=== What the task asks ===
Set down, unchanged, the line with "Напишите название или действующее" and everything after it through the last line of the data.

=== Entries provided ===

----------

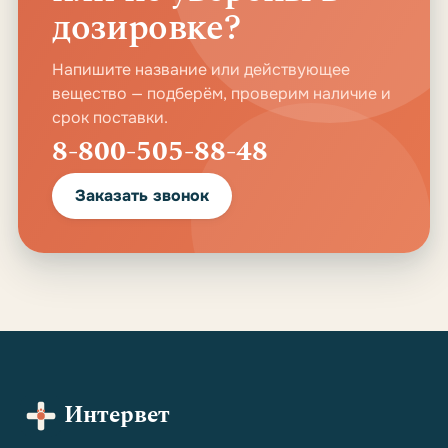
дозировке?
Напишите название или действующее
вещество — подберём, проверим наличие и
срок поставки.
8-800-505-88-48
Заказать звонок
Интервет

----------

=== Response below ===
Напишите название или действующее
вещество — подберём, проверим наличие и
срок поставки.
8-800-505-88-48
Заказать звонок
Интервет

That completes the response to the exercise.